Corny as it sounds...and is...here's a movie that unabashedly celebrates true love, plain and simple. And not just youthful, carefree love but a romance that burns brighter as the decades pass. Call it mature love, if that doesn't conjure images from On Golden Pond or Harold and Maude.

Adapted from a Nicholas Sparks novel, The Notebook is a magnificently effective tearjerker with the languorous pace of the Carolina tidewater town where most of the action takes place. On the eve of America's entry into World War II, a summer fling between Allie (Rachel McAdams), a rich Charleston girl, and Noah (Ryan Gosling), a working-class kid, is sabotaged by her mother -- Joan Allen looking more wickedly pinched and angular than ever. Can this summer romance be the real thing? You betcha! Can this mushy story move you? Yes Sirree!

Allie and Noah's heartsong is told in flashback. In a present day nursing home, a man (James Garner) reads about the young couple to an elegant, Alzheimer's-afflicted woman (Gena Rowlands).  He relates how Noah wrote to Allie every day for a year while fighting in the war. She never received the missives and became engaged to a soldier -- a suitable, rich, chivalrous Southerner (James Marsden). Meanwhile, a despondent Noah returned home and restored the stately old home where their passion was nearly consummated. Snippets concerning the older couple's situation interrupt the main narrative, and the audience learns the older man is trying to jog her memory. Their exact relationship is slowly revealed, and though it's clear where things are headed, uplifting twists are saved for the powerful conclusion.
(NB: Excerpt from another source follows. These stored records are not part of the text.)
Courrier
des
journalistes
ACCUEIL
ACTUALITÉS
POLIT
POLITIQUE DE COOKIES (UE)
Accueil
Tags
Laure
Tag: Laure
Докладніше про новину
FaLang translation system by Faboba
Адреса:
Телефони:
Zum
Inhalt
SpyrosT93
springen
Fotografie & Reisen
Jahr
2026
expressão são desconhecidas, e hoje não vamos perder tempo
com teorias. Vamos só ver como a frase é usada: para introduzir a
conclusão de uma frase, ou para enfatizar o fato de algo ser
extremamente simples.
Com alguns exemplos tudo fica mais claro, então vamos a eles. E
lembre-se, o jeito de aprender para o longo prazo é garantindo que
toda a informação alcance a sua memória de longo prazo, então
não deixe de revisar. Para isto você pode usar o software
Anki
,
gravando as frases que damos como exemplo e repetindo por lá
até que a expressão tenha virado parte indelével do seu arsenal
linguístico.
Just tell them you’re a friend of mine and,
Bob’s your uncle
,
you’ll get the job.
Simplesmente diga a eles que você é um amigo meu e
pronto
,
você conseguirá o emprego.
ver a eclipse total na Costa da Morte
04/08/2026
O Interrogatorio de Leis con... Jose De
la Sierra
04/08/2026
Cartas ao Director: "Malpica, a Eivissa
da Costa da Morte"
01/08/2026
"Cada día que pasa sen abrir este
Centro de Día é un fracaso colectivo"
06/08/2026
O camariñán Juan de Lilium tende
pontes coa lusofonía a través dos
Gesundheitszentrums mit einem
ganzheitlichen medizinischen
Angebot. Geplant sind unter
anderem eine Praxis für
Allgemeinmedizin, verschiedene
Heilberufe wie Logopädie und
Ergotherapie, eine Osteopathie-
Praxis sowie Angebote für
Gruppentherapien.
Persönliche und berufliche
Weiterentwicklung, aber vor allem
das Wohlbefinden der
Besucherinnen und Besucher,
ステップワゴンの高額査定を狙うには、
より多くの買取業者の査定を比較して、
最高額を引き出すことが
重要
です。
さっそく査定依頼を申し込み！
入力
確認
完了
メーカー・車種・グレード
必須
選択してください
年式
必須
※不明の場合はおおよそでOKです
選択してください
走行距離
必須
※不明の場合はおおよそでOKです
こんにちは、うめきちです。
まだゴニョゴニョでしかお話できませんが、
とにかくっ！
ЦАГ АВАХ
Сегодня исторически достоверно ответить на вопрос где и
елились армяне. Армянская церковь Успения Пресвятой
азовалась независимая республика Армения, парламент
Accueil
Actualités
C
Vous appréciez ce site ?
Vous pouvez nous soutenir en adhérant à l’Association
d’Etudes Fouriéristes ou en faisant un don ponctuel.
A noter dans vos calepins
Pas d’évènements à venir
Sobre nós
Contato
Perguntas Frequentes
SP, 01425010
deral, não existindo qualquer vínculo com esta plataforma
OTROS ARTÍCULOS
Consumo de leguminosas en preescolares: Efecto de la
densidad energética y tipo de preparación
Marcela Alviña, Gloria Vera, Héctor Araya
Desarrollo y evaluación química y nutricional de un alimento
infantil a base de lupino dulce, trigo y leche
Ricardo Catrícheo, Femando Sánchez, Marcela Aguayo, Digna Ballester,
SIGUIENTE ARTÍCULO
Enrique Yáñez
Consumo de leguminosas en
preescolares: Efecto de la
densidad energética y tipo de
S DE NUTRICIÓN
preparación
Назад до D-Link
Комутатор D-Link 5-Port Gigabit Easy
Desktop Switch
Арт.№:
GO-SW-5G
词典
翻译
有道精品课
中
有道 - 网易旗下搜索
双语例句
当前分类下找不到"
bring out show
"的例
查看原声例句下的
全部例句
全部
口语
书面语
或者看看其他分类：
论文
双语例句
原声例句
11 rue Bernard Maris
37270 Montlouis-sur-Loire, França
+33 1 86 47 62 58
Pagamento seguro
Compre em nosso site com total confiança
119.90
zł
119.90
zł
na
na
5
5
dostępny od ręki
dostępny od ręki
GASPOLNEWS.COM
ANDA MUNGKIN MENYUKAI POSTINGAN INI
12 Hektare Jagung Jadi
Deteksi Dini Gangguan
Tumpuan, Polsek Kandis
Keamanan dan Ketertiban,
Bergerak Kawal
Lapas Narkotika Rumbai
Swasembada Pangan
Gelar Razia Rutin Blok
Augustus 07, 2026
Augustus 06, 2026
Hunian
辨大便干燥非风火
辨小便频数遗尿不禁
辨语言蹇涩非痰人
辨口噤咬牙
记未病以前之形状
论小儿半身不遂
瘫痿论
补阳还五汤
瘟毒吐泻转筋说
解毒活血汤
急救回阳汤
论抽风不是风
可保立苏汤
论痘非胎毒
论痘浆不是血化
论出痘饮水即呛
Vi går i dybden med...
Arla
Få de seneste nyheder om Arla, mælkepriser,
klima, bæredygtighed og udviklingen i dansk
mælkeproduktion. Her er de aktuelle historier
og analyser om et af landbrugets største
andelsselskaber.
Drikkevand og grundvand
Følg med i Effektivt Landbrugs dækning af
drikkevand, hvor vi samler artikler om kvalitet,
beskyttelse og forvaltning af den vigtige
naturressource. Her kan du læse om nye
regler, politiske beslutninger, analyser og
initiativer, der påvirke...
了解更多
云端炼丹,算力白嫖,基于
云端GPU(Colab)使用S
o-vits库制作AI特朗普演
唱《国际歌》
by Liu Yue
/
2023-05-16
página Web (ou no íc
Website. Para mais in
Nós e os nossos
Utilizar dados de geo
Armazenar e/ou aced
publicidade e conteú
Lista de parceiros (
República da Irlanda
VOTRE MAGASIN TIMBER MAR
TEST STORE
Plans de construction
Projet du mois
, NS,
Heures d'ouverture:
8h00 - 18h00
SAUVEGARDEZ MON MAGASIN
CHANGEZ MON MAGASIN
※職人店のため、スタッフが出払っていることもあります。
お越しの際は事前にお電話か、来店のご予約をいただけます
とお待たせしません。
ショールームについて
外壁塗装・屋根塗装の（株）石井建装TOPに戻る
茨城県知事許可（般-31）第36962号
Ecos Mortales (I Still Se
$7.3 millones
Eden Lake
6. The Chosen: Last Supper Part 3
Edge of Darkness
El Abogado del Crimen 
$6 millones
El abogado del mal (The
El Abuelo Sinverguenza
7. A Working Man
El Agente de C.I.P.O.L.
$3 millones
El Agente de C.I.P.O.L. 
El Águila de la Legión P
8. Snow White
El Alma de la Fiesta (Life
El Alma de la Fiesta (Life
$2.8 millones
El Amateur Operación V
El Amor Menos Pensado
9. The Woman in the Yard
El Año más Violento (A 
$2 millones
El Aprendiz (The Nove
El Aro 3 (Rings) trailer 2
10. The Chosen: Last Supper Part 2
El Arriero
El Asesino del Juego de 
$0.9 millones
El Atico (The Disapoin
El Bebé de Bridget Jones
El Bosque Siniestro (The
Rarely is "true love" taken seriously, let alone extolled at the movies these days. And while the picture is warm -- suffused with nostalgia for the traditional values of the "Greatest Generation" -- there's no humor to speak of. It's a serious, unflinching romantic drama that isn't embarrassed about emoting, whether through shots of a sunset, Jimmy Durante's rendition of "I'll Be Seeing You", or the logical yet enflamed declarations of a young lover and the stubborn attentiveness of an aged one. It also strikes a broadly religious note about the miraculous power of love.

To call The Notebook maudlin or syrupy is like criticizing a successful comedy for being too funny - -it's supposed to make you cry. Of course there's a difference between conveying sentiment and indulging in sentimentality, between heartfelt and cloying. It's a matter of degree and presentation, and finally taste. The real question is: does it work? It did for me. And the main reason is the quartet of superlative lead performances.

Everything hinges on the connection made by the two pairs of actors. Rowlands, whose son Nick Cassavetes directs with poignant aplomb, gets the blank, confused facial expressions of senile dementia down cold. Garner's very American countenance and voice are ideal. As Allie, McAdams is a bright and peachy chameleon with changeable looks. The constant quality is her voluptuous, girl-next-door beauty befitting the period.

The best tonic against sentimentality is Ryan Gosling. You could never accuse him of being a ham; and his Noah is a supremely confident character. A powerful minimalist, Gosling doesn't have to do much to project his smoldering, inward-directed charisma. Thanks to his naturalistic performance, you never doubt Noah and Allie are destined for one another. This certainty undercuts the suspense. But it's worth it. Everything else in the universe rightfully shrivels in comparison to their love. Including The Notebook 's flaws. 

(Released by New Line Cinema and rated "PG-13" for some sexuality.)